Freq Used SAS Proc with exmaples
PROC DATASETS
PROC DATASETS is a utility
procedure that helps to manage the SAS datasets in various libraries. The
multi-user environments are constrained by the system resources like SAS
Workspace or the shared folders. To remove unnecessary files and manage
the datasets, Proc Datasets is often used in the main programs.
With PROC DATASETS, you can
·
Delete
SAS files
·
List the
SAS files that are contained in a SAS library
·
Copy SAS
files from one SAS library to another
·
Rename
SAS files
·
List the
attributes of a SAS data set, information such as the date the data were last
modified, whether the data are compressed, whether the data are indexed etc.
·
Append
SAS data sets
·
Create
and delete indexes on SAS data sets
The example below demonstrates
three frequently used features of Proc Contents – Delete, copy and Rename.
libname mylib 'D:\mydata';
DATA mylib.intial_cl;
INPUT account credit_limit;
DATALINES;
1002 2000
1003 4000
1004 3000
;
DATA mylib.new_cl;
INPUT account credit_limit;
DATALINES;
1002 3000
1004 5000
1005 2500;
proc datasets library=mylib details;
change
new_cl=brand_new_cl;
delete intial_cl;
copy in=mylib out
=work; select brand_new_cl;
run;
Line 1: specifying the library to
list the detail (filenames and attributes)
Line 2: change the name ‘new_cl’
into ‘brand_new_cl’
Line 3: delete intial_cl from
mylib
Line 4: copy from ‘mylib’ library
to ‘work’ library the file specified in select statement (brand_new_cl)
Proc PRINT is used to understand
how the data looks and also for a variety of reporting purposes. Proc print
in conjunction with ODS features can produce impressive reports. PROC
Print has various options and features to control the display, filter
data/variables and to do additional computation on the data.
When we work with data, it’s a
good practice to have a look at a sample data extract. If the dataset is
large, we would want to restrict the number of column and rows in our print
report. The below example show how to do that.Assume that ‘statement’ is a
dataset with 100 variables and 1 Million records. We want to see any 10
observations and 5 variables viz. account_code, current_balance,
credit_limit, status_code and fico_score. This is how we do it.

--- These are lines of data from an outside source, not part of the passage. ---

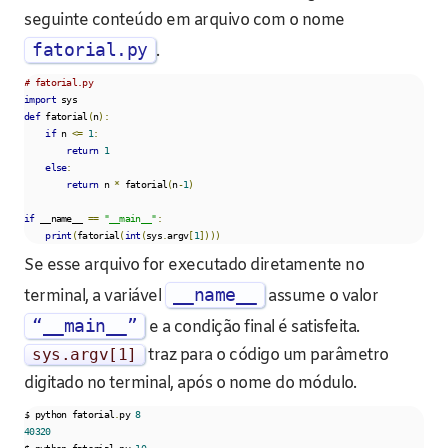
seguinte conteúdo em arquivo com o nome
fatorial.py
.
# fatorial.py
import
def
 fatorial
(
n
):
if
 n 
<=
1
:
return
1
else
:
return
 n 
*
 fatorial
(
n
-
1
)
if
 __name__ 
==
"__main__"
:
print
(
fatorial
(
int
(
sys
.
argv
[
1
])))
Se esse arquivo for executado diretamente no
__name__
terminal, a variável
assume o valor
“__main__”
e a condição final é satisfeita.
sys
.
argv
[
1
]
traz para o código um parâmetro
digitado no terminal, após o nome do módulo.
$ python fatorial
.
py 
8
40320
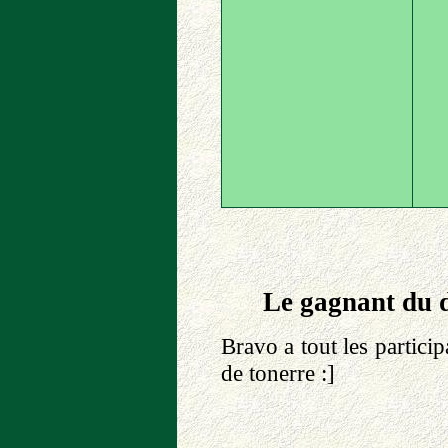
Le gagnant du d
Bravo a tout les partic
de tonerre :]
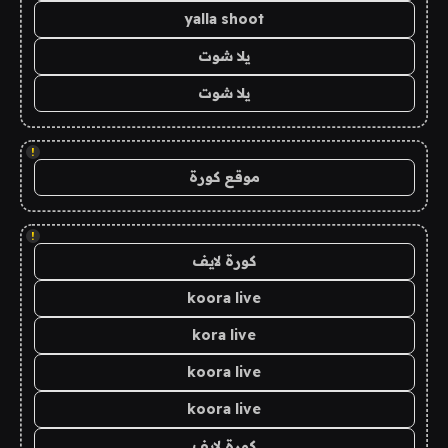
yalla shoot
يلا شوت
يلا شوت
!
موقع كورة
!
كورة لايف
koora live
kora live
koora live
koora live
كورة لايف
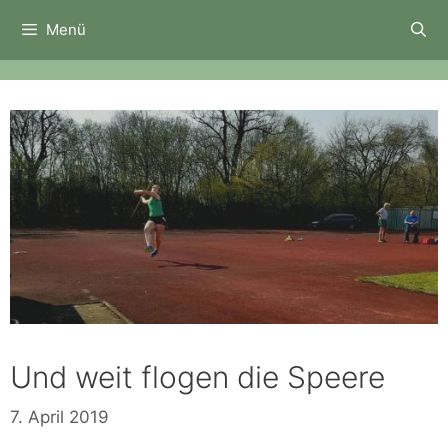
Zum
Menü
Inhalt
springen
Und weit flogen die Speere
7. April 2019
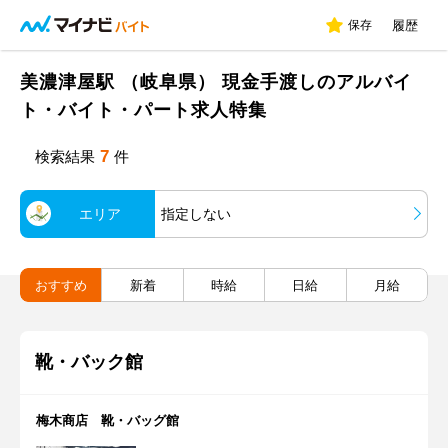
保存
履歴
美濃津屋駅 （岐阜県） 現金手渡しのアルバイ
ト・バイト・パート求人特集
7
検索結果
件
エリア
指定しない
おすすめ
新着
時給
日給
月給
靴・バック館
梅木商店 靴・バッグ館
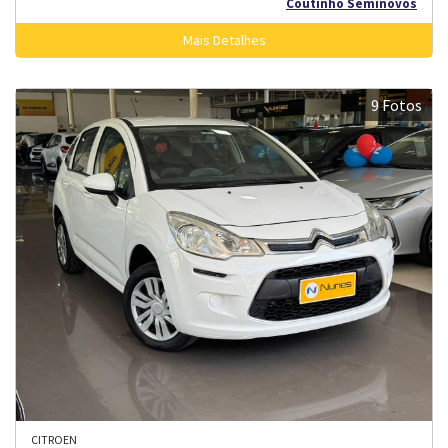
Coutinho Seminovos
Mais Detalhes
9 Fotos
CITROEN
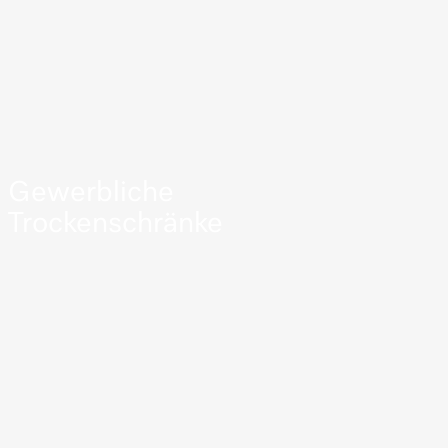
Gewerbliche
Trockenschränke
MEHR ERFAHREN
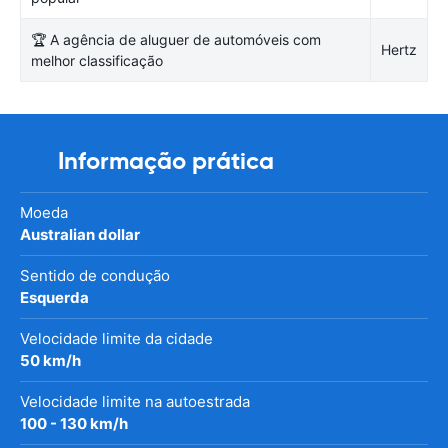
🏆 A agência de aluguer de automóveis com
Hertz
melhor classificação
Informação prática
Moeda
Australian dollar
Sentido de condução
Esquerda
Velocidade limite da cidade
50 km/h
Velocidade limite na autoestrada
100 - 130 km/h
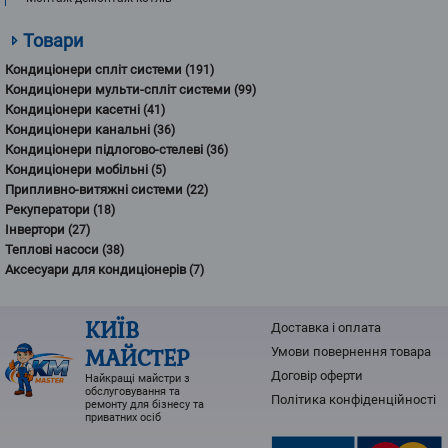
Товари
Кондиціонери спліт системи
(191)
Кондиціонери мульти-спліт системи
(99)
Кондиціонери касетні
(41)
Кондиціонери канальні
(36)
Кондиціонери підлогово-стелеві
(36)
Кондиціонери мобільні
(5)
Припливно-витяжні системи
(22)
Рекуператори
(18)
Інвертори
(27)
Теплові насоси
(38)
Аксесуари для кондиціонерів
(7)
КИЇВ
Доставка і оплата
МАЙСТЕР
Умови повернення товарa
Договір оферти
Найкращі майстри з
обслуговування та
Політика конфіденційності
ремонту для бізнесу та
приватних осіб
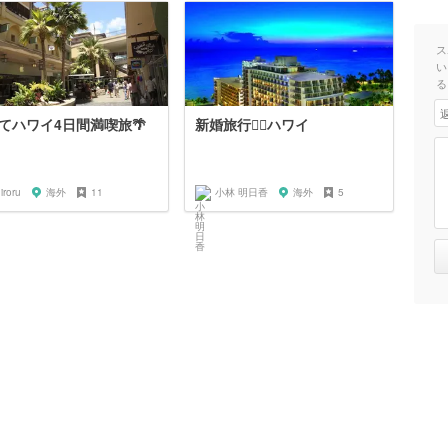
ス
い
る
てハワイ4日間満喫旅🌴
新婚旅行🏄‍♀️ハワイ
iroru
海外
11
小林 明日香
海外
5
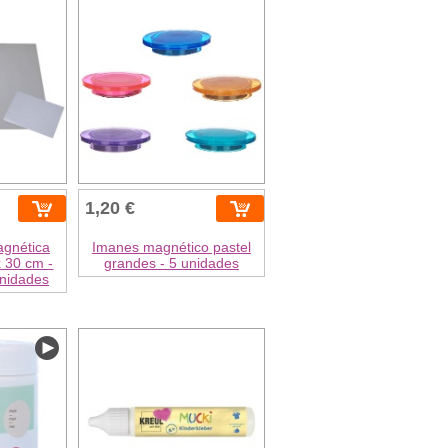
1,20 €
agnética
Imanes magnético pastel
x 30 cm -
grandes - 5 unidades
unidades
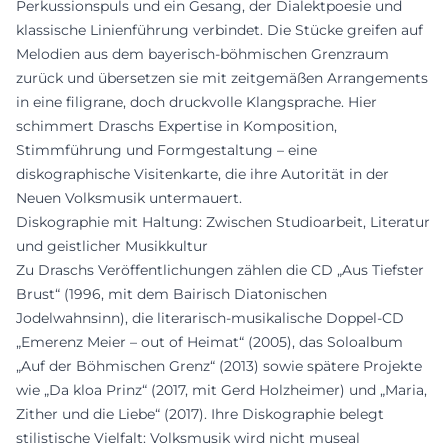
Perkussionspuls und ein Gesang, der Dialektpoesie und
klassische Linienführung verbindet. Die Stücke greifen auf
Melodien aus dem bayerisch-böhmischen Grenzraum
zurück und übersetzen sie mit zeitgemäßen Arrangements
in eine filigrane, doch druckvolle Klangsprache. Hier
schimmert Draschs Expertise in Komposition,
Stimmführung und Formgestaltung – eine
diskographische Visitenkarte, die ihre Autorität in der
Neuen Volksmusik untermauert.
Diskographie mit Haltung: Zwischen Studioarbeit, Literatur
und geistlicher Musikkultur
Zu Draschs Veröffentlichungen zählen die CD „Aus Tiefster
Brust“ (1996, mit dem Bairisch Diatonischen
Jodelwahnsinn), die literarisch-musikalische Doppel-CD
„Emerenz Meier – out of Heimat“ (2005), das Soloalbum
„Auf der Böhmischen Grenz“ (2013) sowie spätere Projekte
wie „Da kloa Prinz“ (2017, mit Gerd Holzheimer) und „Maria,
Zither und die Liebe“ (2017). Ihre Diskographie belegt
stilistische Vielfalt: Volksmusik wird nicht museal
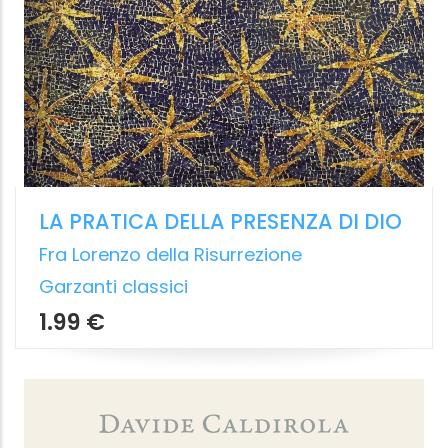
UNA SOLITUDINE OSPITALE
Diario di un eremita contemporaneo
Frédéric Vermorel
TS Edizioni
15.99 €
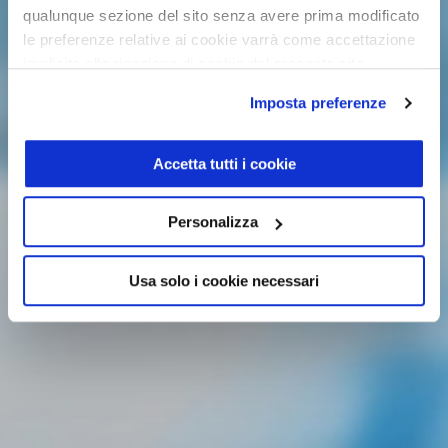
qualunque sezione del sito senza avere prima modificato
le preferenze relative ai cookie varrà come accettazione
implicita alla ricezione di cookie dal presente sito.
Imposta preferenze
Accetta tutti i cookie
Personalizza
Usa solo i cookie necessari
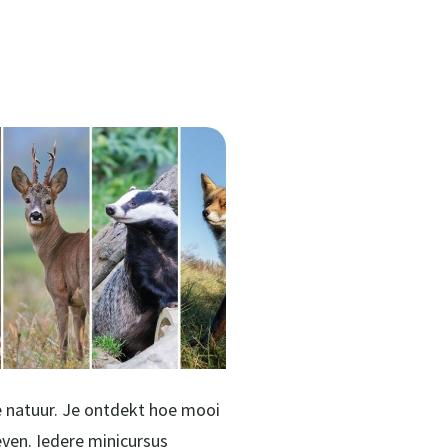
e natuur. Je ontdekt hoe mooi
even. Iedere minicursus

Proc print data=statement (obs=10);
title 'Sample records-Statement';
var account_code current_balance
credit_limit status_code fico_score;
run;
Line 1: tells SAS the dataset
name. Also restricts the number of observations printed through OBS
statement.
Line 2: specifies a title
for the report.
Line 3: Specifies the variables to
be printed
What we have seen is a basic
version of PROC PRINT. Some of the features we use with are: BY
statement, SUM statement and PAGE statement. Here are some examples on how to
use them.
BY statement: Produces a separate
section of the report for each BY group.
PAGEBY: Controls page ejects that
occur before a page is full. Computes the totals by page, if specified.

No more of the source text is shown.